Could have baked it on your lowest setting and stirred it ev few hrs.. Butnot all like it dry 2 of my girls (nvr tried with boy) prefer moistened sup, not as wet as my tropicals, but not bone dry, my AF gbb is pretty somd of soaked spots in the sub too ^.^


----------



## EulersK (Dec 10, 2015)

I personally despise coco fiber. It's not even convenient. I just use plain old topsoil. Holds up burrows, holds moisture far better, much cheaper, and more convenient. Just make sure there are no additives and no cedar in it. It's like $3 for a 40lb bag.
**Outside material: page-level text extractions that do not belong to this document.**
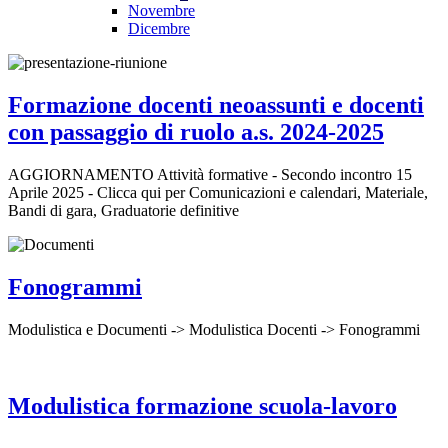
Novembre
Dicembre
Formazione docenti neoassunti e docenti
con passaggio di ruolo a.s. 2024-2025
AGGIORNAMENTO Attività formative - Secondo incontro 15
Aprile 2025 - Clicca qui per Comunicazioni e calendari, Materiale,
Bandi di gara, Graduatorie definitive
Fonogrammi
Modulistica e Documenti -> Modulistica Docenti -> Fonogrammi
Modulistica formazione scuola-lavoro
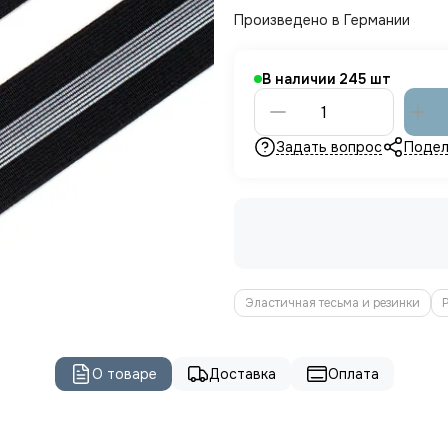
Произведено в Германии
В наличии
245
Задать вопрос
Подел
Эластичная тесьма и резинки
О товаре
Доставка
Оплата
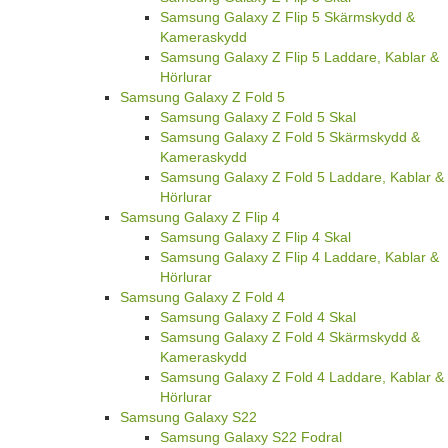
Samsung Galaxy Z Flip 5 Skärmskydd &
Kameraskydd
Samsung Galaxy Z Flip 5 Laddare, Kablar &
Hörlurar
Samsung Galaxy Z Fold 5
Samsung Galaxy Z Fold 5 Skal
Samsung Galaxy Z Fold 5 Skärmskydd &
Kameraskydd
Samsung Galaxy Z Fold 5 Laddare, Kablar &
Hörlurar
Samsung Galaxy Z Flip 4
Samsung Galaxy Z Flip 4 Skal
Samsung Galaxy Z Flip 4 Laddare, Kablar &
Hörlurar
Samsung Galaxy Z Fold 4
Samsung Galaxy Z Fold 4 Skal
Samsung Galaxy Z Fold 4 Skärmskydd &
Kameraskydd
Samsung Galaxy Z Fold 4 Laddare, Kablar &
Hörlurar
Samsung Galaxy S22
Samsung Galaxy S22 Fodral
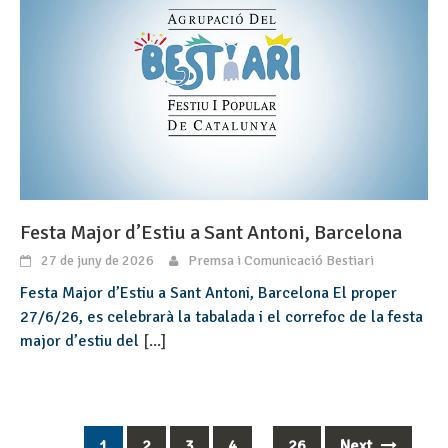
Festa Major d’Estiu a Sant Antoni, Barcelona
27 de juny de 2026
Premsa i Comunicació Bestiari
Festa Major d’Estiu a Sant Antoni, Barcelona El proper
27/6/26, es celebrarà la tabalada i el correfoc de la festa
major d’estiu del
[...]
1
2
3
4
…
26
Next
In my opinion, it even _looks _better.


----------



## ladydeath (Dec 10, 2015)

i cooked the sub on full power for 10 minutes in the microwave to dry it out a bit doing 2 to 3 hand full's at a time with kitchen roll underneath it to soak most of the water up it was a real pain in my rear. then dried it out further in front of the radiator for 3 days mixing it up every few hours. We have now re-homed all 3 of our adult tarantula's and one of our juviniles in to the large encolsures, Gogoroth our adult male L.P, Syrup our adult female   A. GEN and Rosie our adult female G. Rosae and last but not least Zane / Curly our juvinile B. Albop. we have put plenty of hides, and plastic plants in all the boxes, gogoroth even has a ping pong so if he decides to have a game of footie he can for something to do, i have drilled 2 rows of air holes on each side and covered the lids in them too i will say their is aproximately 40 - 50 on each row on the long sides and about 20 - 25 on the short sides.


----------



## cold blood (Dec 14, 2015)

I do not like the hide, but then this species doesn't really use one any way, but for future reference, it should be a) buried, to make the hide tighter, which ts like, this will also encourage them to move the substrate and create to their desire.  And b) It should not have a bottom, or really a back....what you have is a trap, that allows for no retreat and no security...even if its used, you may see an unusually defensive t when it does, as it removed the flight possibility in the flight or fight response.  

Otherwise, nice improvement, I keep many ts in similar containers, although I keep mine a little more open than I used to do, just to give prey less places to hide...but it does look nice.


----------